You will find two relevant files online [1]. These include loadwatch_1.0+1.1alpha1.orig.tar.gz with the original source code and loadwatch_1.0+1.1alpha1-5.diff.gz , which has an additional patch. This patch modifies the source code yielding the most up-to-date version. For purposes of this project, you should save both files under /tmp/ .
First, decompress the original source code via tar xf loadwatch_1.0+1.1alpha1.orig.tar.gz . This generates the directory loadwatch-1.1/ to which you should then switch.
Then, you should load the patch via the original source code by typing
patch -p1 -i ../loadwatch_1.0+1.1alpha1-5.diff
See Listing 2.
This patch modifies all of the designated files including the man pages, makefile, etc. which is why you should control the output. Because the patch will be located in a higher level directory – in this case /tmp/ – the patch will be appropriately marked via -p1 when you use it in the working directory.

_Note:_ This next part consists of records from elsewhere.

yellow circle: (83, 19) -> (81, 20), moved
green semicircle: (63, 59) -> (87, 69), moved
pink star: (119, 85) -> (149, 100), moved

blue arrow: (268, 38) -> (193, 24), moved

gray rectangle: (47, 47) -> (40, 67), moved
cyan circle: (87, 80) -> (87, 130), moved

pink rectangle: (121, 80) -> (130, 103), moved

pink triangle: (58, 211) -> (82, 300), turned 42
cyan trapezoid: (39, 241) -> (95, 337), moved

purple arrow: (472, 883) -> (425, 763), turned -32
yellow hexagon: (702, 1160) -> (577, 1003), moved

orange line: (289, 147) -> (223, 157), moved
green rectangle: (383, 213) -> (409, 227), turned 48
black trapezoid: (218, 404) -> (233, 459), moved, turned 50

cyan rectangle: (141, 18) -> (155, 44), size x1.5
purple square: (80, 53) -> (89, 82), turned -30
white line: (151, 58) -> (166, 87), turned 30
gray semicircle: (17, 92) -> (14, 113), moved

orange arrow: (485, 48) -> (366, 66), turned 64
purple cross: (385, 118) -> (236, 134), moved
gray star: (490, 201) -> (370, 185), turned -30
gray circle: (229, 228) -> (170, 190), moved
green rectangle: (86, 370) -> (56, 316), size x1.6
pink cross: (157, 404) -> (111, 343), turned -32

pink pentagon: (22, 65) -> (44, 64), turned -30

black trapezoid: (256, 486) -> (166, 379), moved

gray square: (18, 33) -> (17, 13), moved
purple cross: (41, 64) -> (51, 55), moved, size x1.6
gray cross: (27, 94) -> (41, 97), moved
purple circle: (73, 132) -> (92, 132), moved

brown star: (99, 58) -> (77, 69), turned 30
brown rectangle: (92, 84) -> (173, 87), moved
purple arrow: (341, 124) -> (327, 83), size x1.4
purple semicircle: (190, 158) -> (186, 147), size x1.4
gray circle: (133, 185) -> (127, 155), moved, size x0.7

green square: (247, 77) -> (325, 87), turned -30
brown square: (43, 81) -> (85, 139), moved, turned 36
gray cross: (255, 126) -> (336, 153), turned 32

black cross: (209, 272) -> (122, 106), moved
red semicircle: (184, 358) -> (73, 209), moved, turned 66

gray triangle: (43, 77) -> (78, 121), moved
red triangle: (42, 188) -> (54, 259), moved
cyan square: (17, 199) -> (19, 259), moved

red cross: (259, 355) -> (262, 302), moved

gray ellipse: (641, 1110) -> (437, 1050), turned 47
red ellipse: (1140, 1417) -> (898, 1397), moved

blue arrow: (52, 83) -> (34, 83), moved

Now you can type ./configure && make && sudo make install to install the program in /usr/local/ in the usual way. It should execute without any difficulties.
Listing 2
Patching the Source Code
$ patch -p1 -i ../loadwatch_1.0+1.1alpha1-5.diff patching file Makefile.in patching file loadwatch.c patching file lw-ctl.c patching file debian/loadwatch.1 patching file debian/dirs patching file debian/README.debian patching file debian/changelog patching file debian/control patching file debian/copyright patching file debian/docs patching file debian/lw-ctl.1 patching file debian/rules patching file debian/watch
A second program lw-ctl , makes it possible to externally govern processes controlled by loadwatch . The lw-ctl tool communicates with loadwatch , thereby making it possible to do things like restart programs that have been stopped or stop those that are running.
A Practical Example
The following example will show how loadwatch and lw-ctr work. First, digiKam should be started, and its databases should be updated. Updating is especially important for the pHash fingerprints database, which is used to search for out of focus images and compare them. Updating the databases should not eat up all of the machine resources.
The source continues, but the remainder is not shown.